(What to produce)
Set the records down again in full, exactly as they are, apart from the images.

(Page-level text extractions)

****

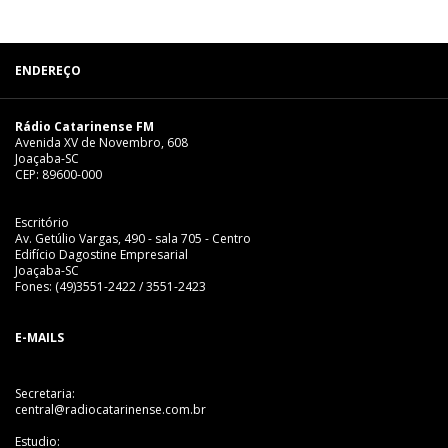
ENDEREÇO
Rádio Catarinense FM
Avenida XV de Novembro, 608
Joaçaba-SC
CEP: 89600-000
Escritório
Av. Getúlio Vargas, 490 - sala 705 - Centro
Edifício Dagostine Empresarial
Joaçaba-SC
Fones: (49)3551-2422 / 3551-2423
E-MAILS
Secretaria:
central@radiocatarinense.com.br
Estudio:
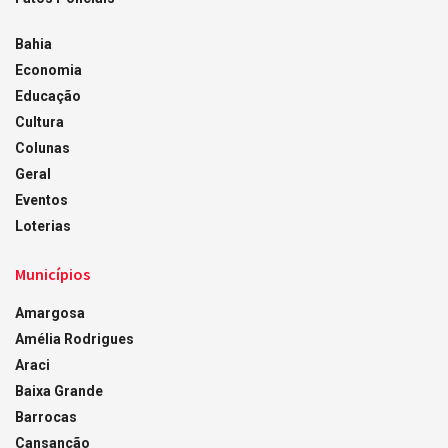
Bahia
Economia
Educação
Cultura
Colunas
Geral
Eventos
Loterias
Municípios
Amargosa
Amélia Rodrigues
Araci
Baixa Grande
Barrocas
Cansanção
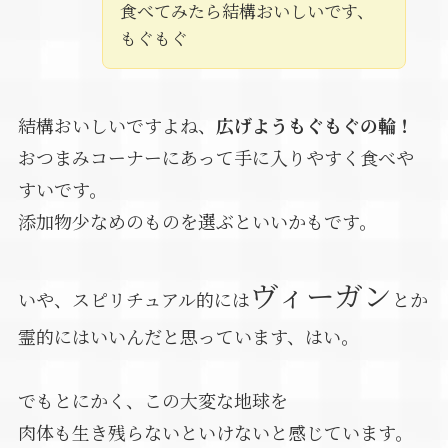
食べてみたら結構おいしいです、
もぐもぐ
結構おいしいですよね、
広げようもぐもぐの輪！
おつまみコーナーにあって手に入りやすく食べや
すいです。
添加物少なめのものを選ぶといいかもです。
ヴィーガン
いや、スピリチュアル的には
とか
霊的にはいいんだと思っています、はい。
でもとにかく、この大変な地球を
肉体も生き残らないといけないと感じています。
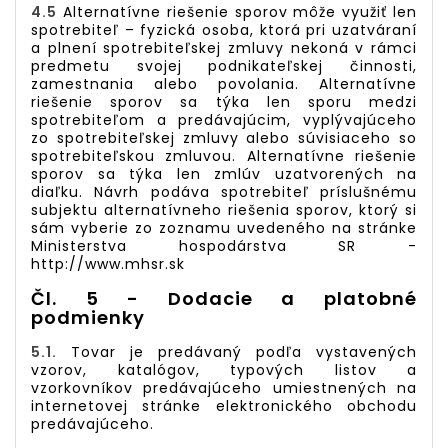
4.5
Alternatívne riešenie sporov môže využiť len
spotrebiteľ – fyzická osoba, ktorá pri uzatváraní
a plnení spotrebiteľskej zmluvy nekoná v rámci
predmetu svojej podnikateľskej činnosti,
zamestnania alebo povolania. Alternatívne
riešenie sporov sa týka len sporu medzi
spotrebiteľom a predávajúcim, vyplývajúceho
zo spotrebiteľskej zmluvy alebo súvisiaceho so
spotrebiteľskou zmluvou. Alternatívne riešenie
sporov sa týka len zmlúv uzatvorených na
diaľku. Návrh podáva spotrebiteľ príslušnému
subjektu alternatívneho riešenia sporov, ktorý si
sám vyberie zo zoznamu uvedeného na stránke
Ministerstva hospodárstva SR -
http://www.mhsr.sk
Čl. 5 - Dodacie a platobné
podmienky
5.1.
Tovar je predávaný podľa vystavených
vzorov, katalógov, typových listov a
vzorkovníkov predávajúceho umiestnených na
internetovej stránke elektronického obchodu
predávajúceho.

****

(Expected answer)
ENDEREÇO
Rádio Catarinense FM
Avenida XV de Novembro, 608
Joaçaba-SC
CEP: 89600-000
Escritório
Av. Getúlio Vargas, 490 - sala 705 - Centro
Edifício Dagostine Empresarial
Joaçaba-SC
Fones: (49)3551-2422 / 3551-2423
E-MAILS
Secretaria:
central@radiocatarinense.com.br
Estudio:
Bahia
Economia
Educação
Cultura
Colunas
Geral
Eventos
Loterias
Municípios
Amargosa
Amélia Rodrigues
Araci
Baixa Grande
Barrocas
Cansanção
食べてみたら結構おいしいです、
もぐもぐ
結構おいしいですよね、
広げようもぐもぐの輪！
おつまみコーナーにあって手に入りやすく食べや
すいです。
添加物少なめのものを選ぶといいかもです。
ヴィーガン
いや、スピリチュアル的には
とか
霊的にはいいんだと思っています、はい。
でもとにかく、この大変な地球を
肉体も生き残らないといけないと感じています。
4.5
Alternatívne riešenie sporov môže využiť len
spotrebiteľ – fyzická osoba, ktorá pri uzatváraní
a plnení spotrebiteľskej zmluvy nekoná v rámci
predmetu svojej podnikateľskej činnosti,
zamestnania alebo povolania. Alternatívne
riešenie sporov sa týka len sporu medzi
spotrebiteľom a predávajúcim, vyplývajúceho
zo spotrebiteľskej zmluvy alebo súvisiaceho so
spotrebiteľskou zmluvou. Alternatívne riešenie
sporov sa týka len zmlúv uzatvorených na
diaľku. Návrh podáva spotrebiteľ príslušnému
subjektu alternatívneho riešenia sporov, ktorý si
sám vyberie zo zoznamu uvedeného na stránke
Ministerstva hospodárstva SR -
http://www.mhsr.sk
Čl. 5 - Dodacie a platobné
podmienky
5.1.
Tovar je predávaný podľa vystavených
vzorov, katalógov, typových listov a
vzorkovníkov predávajúceho umiestnených na
internetovej stránke elektronického obchodu
predávajúceho.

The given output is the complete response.